START Records for this task
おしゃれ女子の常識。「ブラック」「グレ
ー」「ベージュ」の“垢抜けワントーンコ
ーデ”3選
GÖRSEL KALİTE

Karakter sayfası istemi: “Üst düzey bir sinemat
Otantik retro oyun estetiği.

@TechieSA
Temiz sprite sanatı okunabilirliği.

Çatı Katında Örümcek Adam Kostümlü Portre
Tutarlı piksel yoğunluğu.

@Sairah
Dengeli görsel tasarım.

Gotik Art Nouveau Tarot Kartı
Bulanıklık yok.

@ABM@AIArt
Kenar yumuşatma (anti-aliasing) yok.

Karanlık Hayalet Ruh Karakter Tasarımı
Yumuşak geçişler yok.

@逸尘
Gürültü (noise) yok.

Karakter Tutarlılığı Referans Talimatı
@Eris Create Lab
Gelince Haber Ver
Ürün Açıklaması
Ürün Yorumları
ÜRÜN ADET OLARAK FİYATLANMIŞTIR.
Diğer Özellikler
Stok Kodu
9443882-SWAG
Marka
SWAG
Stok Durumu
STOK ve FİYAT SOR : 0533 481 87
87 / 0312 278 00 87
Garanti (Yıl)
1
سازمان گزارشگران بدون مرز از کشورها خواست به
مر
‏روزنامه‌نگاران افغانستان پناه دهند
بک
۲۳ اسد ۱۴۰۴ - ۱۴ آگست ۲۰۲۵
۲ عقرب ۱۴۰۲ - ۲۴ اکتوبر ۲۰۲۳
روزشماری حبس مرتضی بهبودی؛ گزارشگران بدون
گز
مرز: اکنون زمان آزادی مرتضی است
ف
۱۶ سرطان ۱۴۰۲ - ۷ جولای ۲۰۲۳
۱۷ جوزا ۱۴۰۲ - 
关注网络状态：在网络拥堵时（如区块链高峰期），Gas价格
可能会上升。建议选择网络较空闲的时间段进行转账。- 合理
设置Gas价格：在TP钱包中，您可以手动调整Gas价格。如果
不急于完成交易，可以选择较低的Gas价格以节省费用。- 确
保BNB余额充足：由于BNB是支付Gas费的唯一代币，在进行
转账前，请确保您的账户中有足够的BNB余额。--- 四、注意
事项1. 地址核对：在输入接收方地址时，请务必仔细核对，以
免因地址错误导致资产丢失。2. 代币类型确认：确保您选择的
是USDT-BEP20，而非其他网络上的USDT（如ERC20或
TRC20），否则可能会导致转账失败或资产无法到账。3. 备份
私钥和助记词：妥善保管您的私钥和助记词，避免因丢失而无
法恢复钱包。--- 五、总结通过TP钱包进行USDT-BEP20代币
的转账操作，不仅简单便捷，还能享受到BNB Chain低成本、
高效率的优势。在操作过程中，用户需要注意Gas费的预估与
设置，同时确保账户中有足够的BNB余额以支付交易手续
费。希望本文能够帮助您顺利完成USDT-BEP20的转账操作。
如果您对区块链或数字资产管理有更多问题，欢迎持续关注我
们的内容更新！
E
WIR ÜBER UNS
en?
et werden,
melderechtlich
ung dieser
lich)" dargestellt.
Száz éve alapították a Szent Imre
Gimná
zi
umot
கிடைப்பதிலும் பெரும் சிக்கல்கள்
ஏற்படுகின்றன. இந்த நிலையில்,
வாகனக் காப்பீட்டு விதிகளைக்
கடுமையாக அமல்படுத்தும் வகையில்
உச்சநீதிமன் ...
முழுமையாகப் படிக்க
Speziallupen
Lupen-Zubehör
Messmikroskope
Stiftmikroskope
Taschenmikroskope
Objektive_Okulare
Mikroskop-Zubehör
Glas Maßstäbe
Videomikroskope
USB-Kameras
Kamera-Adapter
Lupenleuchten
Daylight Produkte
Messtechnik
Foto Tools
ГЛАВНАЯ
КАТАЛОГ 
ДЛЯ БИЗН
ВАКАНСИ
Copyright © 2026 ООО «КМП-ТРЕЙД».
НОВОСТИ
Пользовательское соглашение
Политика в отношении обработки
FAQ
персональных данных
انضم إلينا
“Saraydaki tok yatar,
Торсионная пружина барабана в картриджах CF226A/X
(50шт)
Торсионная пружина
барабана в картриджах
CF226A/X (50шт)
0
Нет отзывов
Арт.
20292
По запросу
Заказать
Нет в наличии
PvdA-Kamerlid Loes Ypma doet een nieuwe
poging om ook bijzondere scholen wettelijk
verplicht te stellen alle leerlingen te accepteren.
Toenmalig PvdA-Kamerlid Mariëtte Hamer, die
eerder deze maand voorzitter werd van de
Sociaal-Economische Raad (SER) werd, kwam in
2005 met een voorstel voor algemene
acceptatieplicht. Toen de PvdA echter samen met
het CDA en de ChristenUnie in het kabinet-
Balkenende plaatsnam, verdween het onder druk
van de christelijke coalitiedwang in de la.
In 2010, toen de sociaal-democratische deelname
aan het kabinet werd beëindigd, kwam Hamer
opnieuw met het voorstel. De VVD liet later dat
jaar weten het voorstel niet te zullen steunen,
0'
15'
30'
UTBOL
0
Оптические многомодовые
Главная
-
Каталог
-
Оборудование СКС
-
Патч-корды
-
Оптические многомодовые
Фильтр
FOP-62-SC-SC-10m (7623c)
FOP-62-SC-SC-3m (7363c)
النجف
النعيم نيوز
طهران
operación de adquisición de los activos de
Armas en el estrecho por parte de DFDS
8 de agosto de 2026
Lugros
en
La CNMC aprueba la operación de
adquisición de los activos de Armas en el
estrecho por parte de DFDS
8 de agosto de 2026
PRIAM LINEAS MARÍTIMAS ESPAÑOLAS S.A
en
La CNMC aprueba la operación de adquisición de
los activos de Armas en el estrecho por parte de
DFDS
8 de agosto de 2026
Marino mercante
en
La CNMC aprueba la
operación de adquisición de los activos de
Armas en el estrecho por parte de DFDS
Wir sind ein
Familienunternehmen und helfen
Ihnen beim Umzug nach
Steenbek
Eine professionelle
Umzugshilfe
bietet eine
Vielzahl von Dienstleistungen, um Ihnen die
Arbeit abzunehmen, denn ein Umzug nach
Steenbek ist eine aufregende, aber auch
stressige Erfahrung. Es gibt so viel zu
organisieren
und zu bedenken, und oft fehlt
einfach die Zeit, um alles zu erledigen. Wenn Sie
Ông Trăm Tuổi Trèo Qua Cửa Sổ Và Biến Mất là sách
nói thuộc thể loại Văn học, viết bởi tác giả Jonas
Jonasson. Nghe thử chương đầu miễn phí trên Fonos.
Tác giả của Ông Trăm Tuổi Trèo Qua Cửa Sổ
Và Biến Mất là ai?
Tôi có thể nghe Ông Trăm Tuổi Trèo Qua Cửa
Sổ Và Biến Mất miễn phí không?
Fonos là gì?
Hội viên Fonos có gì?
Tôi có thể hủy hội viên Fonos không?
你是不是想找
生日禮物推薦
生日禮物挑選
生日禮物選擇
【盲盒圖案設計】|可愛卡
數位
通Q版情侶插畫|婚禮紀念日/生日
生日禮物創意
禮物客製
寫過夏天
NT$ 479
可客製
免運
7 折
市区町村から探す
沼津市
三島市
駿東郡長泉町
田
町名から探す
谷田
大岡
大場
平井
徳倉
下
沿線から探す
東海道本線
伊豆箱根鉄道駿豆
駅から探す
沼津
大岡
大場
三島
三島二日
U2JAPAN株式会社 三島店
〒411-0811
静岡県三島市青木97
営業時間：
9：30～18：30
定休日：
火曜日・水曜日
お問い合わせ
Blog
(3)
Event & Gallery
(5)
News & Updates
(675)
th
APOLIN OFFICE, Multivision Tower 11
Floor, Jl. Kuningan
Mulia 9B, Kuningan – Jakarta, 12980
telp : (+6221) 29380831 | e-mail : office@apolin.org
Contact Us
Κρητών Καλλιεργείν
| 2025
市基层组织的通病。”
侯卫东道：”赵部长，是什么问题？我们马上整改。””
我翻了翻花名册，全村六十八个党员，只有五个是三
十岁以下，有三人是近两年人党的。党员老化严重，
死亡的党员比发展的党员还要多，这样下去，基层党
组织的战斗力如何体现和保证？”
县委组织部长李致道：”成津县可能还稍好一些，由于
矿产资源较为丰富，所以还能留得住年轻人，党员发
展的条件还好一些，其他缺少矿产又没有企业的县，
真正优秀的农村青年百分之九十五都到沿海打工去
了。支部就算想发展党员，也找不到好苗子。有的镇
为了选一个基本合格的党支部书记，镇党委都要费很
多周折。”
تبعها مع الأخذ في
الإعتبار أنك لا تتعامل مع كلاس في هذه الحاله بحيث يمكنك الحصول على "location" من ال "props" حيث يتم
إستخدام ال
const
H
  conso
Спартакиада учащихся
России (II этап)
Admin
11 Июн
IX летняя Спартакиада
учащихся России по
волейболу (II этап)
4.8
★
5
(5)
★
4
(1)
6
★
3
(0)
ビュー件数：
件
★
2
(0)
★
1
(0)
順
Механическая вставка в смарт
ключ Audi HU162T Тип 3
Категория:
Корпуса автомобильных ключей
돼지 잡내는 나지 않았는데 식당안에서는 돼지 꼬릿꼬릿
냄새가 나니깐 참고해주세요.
END Records for this task
**Work to complete**: Quote exactly the first line of the entries and every line after it, stopping with the line that contains "转账前，请确保您的账户中有足够的BNB余额。--- 四、注意".

**Solved exercise**:
おしゃれ女子の常識。「ブラック」「グレ
ー」「ベージュ」の“垢抜けワントーンコ
ーデ”3選
GÖRSEL KALİTE

Karakter sayfası istemi: “Üst düzey bir sinemat
Otantik retro oyun estetiği.

@TechieSA
Temiz sprite sanatı okunabilirliği.

Çatı Katında Örümcek Adam Kostümlü Portre
Tutarlı piksel yoğunluğu.

@Sairah
Dengeli görsel tasarım.

Gotik Art Nouveau Tarot Kartı
Bulanıklık yok.

@ABM@AIArt
Kenar yumuşatma (anti-aliasing) yok.

Karanlık Hayalet Ruh Karakter Tasarımı
Yumuşak geçişler yok.

@逸尘
Gürültü (noise) yok.

Karakter Tutarlılığı Referans Talimatı
@Eris Create Lab
Gelince Haber Ver
Ürün Açıklaması
Ürün Yorumları
ÜRÜN ADET OLARAK FİYATLANMIŞTIR.
Diğer Özellikler
Stok Kodu
9443882-SWAG
Marka
SWAG
Stok Durumu
STOK ve FİYAT SOR : 0533 481 87
87 / 0312 278 00 87
Garanti (Yıl)
1
سازمان گزارشگران بدون مرز از کشورها خواست به
مر
‏روزنامه‌نگاران افغانستان پناه دهند
بک
۲۳ اسد ۱۴۰۴ - ۱۴ آگست ۲۰۲۵
۲ عقرب ۱۴۰۲ - ۲۴ اکتوبر ۲۰۲۳
روزشماری حبس مرتضی بهبودی؛ گزارشگران بدون
گز
مرز: اکنون زمان آزادی مرتضی است
ف
۱۶ سرطان ۱۴۰۲ - ۷ جولای ۲۰۲۳
۱۷ جوزا ۱۴۰۲ - 
关注网络状态：在网络拥堵时（如区块链高峰期），Gas价格
可能会上升。建议选择网络较空闲的时间段进行转账。- 合理
设置Gas价格：在TP钱包中，您可以手动调整Gas价格。如果
不急于完成交易，可以选择较低的Gas价格以节省费用。- 确
保BNB余额充足：由于BNB是支付Gas费的唯一代币，在进行
转账前，请确保您的账户中有足够的BNB余额。--- 四、注意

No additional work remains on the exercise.